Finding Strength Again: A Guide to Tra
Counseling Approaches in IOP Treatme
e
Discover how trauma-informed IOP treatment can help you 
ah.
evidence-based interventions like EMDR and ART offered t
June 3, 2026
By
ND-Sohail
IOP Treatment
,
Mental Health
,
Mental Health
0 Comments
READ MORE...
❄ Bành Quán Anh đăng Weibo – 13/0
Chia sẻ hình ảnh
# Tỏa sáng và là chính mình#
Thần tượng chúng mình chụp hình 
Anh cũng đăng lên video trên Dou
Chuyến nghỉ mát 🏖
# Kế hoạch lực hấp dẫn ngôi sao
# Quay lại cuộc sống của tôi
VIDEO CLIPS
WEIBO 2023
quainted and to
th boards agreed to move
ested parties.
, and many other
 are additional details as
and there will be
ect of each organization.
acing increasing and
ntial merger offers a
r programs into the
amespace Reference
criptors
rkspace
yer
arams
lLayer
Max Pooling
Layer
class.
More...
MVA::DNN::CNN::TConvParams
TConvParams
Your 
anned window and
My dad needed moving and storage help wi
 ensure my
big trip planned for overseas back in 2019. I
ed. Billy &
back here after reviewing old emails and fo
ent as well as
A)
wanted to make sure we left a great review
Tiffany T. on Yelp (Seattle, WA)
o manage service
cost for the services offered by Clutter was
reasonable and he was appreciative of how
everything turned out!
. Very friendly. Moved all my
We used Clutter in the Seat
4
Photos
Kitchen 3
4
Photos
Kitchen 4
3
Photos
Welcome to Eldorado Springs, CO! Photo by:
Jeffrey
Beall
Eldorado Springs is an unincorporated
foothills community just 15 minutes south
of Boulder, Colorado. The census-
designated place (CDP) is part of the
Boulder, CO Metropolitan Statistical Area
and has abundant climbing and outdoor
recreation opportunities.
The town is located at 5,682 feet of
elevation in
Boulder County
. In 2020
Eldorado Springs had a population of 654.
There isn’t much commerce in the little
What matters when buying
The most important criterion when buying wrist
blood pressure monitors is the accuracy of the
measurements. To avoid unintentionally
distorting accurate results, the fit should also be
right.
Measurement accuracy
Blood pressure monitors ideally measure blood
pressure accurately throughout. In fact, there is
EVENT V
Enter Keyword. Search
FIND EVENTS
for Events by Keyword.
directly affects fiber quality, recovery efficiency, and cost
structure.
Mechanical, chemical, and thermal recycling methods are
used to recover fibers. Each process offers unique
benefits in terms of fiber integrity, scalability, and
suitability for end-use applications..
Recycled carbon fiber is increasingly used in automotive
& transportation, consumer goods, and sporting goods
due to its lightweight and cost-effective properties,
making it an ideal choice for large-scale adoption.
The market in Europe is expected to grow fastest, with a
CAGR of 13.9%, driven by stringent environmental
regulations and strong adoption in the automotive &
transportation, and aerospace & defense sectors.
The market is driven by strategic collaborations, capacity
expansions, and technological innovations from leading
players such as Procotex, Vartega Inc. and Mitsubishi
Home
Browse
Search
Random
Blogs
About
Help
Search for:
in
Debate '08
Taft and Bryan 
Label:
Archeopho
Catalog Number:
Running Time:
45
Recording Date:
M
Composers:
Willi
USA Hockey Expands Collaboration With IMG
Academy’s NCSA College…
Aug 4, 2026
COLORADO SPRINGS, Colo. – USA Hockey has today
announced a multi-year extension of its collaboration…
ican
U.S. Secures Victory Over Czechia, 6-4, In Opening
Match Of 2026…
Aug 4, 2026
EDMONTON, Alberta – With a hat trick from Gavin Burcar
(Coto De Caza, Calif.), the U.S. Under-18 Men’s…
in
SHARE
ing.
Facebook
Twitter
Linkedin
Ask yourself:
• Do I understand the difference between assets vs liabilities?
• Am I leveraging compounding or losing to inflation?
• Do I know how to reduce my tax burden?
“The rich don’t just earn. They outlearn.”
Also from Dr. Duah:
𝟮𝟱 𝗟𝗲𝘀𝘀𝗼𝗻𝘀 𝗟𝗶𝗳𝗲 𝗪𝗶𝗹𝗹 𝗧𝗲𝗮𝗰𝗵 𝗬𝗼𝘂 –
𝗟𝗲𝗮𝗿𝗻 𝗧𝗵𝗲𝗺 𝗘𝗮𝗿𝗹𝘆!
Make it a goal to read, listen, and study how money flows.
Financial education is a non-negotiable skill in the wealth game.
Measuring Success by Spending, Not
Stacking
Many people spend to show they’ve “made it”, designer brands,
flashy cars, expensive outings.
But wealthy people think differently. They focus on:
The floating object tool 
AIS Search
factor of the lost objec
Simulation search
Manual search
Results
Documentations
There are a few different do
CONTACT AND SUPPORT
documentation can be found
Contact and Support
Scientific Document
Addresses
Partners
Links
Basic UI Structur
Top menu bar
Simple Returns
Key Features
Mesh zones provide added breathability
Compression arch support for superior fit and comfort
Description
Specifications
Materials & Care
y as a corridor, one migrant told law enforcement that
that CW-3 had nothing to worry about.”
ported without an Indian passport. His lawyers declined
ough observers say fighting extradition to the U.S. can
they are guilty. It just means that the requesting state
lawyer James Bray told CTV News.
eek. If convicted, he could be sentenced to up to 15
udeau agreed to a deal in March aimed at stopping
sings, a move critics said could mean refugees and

◇ ◇ ◇ ◇ ◇ ◇ ◇

If a line in the entries includes the word "TConvParams", copy that line out.

MVA::DNN::CNN::TConvParams
TConvParams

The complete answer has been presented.